A explorava o Centro Médico XX em Macau, onde exercia funções de assistente, cujo trabalho incluía o preenchimento da ficha do utente após a consulta, a impressão do recibo médico e a cobrança do preço da consulta. C exercia funções de médico ocidental no Centro Médico XX, mas não era permanente. Cada vez que C atendia um utente, A fazia o seu seguimento. Para o efeito, C assinava um recibo em branco e, em seguida, A imprimia o diagnóstico do utente no referido recibo, juntamente com o valor do preço da consulta e a data de atendimento, para passar o recibo médico do utente. Em 25 de Março de 2015, B deslocou-se ao Reino Unido, tendo para o efeito comprado um seguro de viagem à Companhia de Seguros D. Mais tarde, B planeou pedir indemnização com recibo médico falso. Com esse objectivo, B, sem ter consultado um médico, pediu ao Centro Médico XX que lhe passasse recibo médico de consulta por motivo de doença. A e C emitiram na totalidade 19 recibos médicos a B, no período compreendido entre 5 de Outubro e 14 de Dezembro de 2015. Na verdade, desde que B saiu de Macau, só aqui regressou em 22 de Dezembro de 2015, ou seja, nas datas constantes nos 19 recibos médicos acima referidos B não se encontrava em Macau. O Juízo Criminal do Tribunal Judicial de Base condenou A pela prática, em co-autoria material e na forma consumada, de um crime de falsificação de documento, previsto e punível pelo artigo 244.º, n.º 1, alínea b) do Código Penal, na pena de 1 ano de prisão, com a execução suspensa por dois anos.
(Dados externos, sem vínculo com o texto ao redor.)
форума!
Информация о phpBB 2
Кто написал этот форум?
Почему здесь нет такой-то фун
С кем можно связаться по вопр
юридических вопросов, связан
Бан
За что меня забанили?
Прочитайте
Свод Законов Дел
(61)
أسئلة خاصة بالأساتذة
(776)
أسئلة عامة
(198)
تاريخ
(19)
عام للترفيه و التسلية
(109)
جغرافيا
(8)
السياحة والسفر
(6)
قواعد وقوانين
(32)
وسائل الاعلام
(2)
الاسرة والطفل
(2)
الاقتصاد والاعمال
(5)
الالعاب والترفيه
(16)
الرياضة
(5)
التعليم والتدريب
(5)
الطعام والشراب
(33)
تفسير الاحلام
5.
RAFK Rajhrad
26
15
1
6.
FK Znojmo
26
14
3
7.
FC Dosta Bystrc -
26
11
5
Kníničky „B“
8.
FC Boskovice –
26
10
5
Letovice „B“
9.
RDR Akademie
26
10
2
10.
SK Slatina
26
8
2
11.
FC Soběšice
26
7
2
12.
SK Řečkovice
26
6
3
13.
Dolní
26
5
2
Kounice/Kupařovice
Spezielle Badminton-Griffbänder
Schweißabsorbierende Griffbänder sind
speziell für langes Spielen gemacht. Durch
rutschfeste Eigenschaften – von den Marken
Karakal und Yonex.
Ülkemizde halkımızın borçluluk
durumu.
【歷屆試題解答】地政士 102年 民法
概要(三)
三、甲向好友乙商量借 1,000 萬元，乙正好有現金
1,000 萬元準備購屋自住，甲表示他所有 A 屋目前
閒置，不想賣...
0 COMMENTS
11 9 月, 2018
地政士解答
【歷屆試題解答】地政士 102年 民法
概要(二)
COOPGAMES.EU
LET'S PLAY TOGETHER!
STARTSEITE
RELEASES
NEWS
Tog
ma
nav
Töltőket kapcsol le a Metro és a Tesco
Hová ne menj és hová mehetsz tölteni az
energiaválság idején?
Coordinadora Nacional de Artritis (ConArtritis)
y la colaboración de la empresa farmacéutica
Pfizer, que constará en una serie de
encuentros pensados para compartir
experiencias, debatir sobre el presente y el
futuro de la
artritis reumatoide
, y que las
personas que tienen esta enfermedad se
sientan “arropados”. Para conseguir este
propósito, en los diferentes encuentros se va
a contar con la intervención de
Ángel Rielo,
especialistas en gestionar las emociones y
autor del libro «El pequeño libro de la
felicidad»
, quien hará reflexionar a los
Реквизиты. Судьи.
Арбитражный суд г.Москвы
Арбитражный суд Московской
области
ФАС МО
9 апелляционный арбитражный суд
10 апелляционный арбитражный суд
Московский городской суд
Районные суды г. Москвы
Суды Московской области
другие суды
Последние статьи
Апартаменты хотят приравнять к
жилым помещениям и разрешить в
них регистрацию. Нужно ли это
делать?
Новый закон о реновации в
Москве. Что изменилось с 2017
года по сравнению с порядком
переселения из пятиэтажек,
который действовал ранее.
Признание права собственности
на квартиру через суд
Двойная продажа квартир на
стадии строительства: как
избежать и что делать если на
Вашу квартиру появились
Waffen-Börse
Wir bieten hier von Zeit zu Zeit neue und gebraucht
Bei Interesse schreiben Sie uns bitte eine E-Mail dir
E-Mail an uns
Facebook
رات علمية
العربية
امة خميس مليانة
Inconformado, A recorreu para o Tribunal de Segunda Instância.
O Tribunal Colectivo do TSI conheceu do caso. Em relação ao motivo do recurso de que A se limitou a imprimir os dados constantes na base de dados do computador pertencentes a B e não acrescentou dados que não correspondiam à verdade, o Tribunal Colectivo indicou que, a execução referida no “crime de falsificação de documento” previsto no art.º 244.º do Código Penal, de acordo com o senso comum da vida social, é uma designação genérica para os actos humanos, não excluindo nenhum acto concreto. In casu, A imprimiu em suporte de papel os dados relativos às consultas de B e aos respectivos preços e datas e, por fim, carimbou-os com o carimbo do Centro Médico, concluindo exactamente o acto de execução. Era manifestamente improcedente a defesa feita por A de que a impressão e a execução eram dois actos diferentes. Além disso, na opinião de A, o facto de não ter sido acusado como co-autor material ou cúmplice da prática do “crime de burla” com B, através de uma interpretação em sentido inverso, era suficiente para provar que ele não tinha a intenção de causar prejuízo a outrem ou à RAEM, nem de obter para si ou para terceiro interesse ilegítimo; por outro lado, A também alegou que não sabia nem tinha obrigação de saber que o levantamento de documentos por parte de B se destinava a pedir indemnização à companhia de seguros. Perante isso, o Tribunal Colectivo indicou que mesmo que o agente não mostre o elemento subjectivo do “crime de burla”, isto é, intenção de obter para si ou para terceiro interesse ilegítimo, não se podia concluir que o agente não tinha o dolo subjectivo do “crime de falsificação de documento”. De facto, A elaborou, a pedido de B, documentos cujo teor não correspondia à verdade e ele também tinha conhecimento da função dos recibos de consulta na vida social, factos estes que demonstravam suficientemente a existência da intenção de prejuízo a outrem ou à RAEM ou de obter para terceiro, B, interesse ilegítimo. A, na qualidade de gestor do Centro Médico, devia conhecer bem a função real dos recibos médicos na vida social. A, bem sabendo que B não tinha consultado o médico durante o período em causa, passou, a seu pedido, 19 recibos médicos em causa, e, como responsável da clínica, sabia perfeitamente a ilicitude da emissão de recibos de consulta falsos. Portanto, o Tribunal a quo não incorreu em erro na aplicação da lei ao condenar A pela prática de um “crime de falsificação de documento”.
Face ao exposto, o TSI negou provimento ao recurso interposto por A, mantendo a decisão a quo.
Cfr. o acórdão do TSI no processo n.º 778/2023.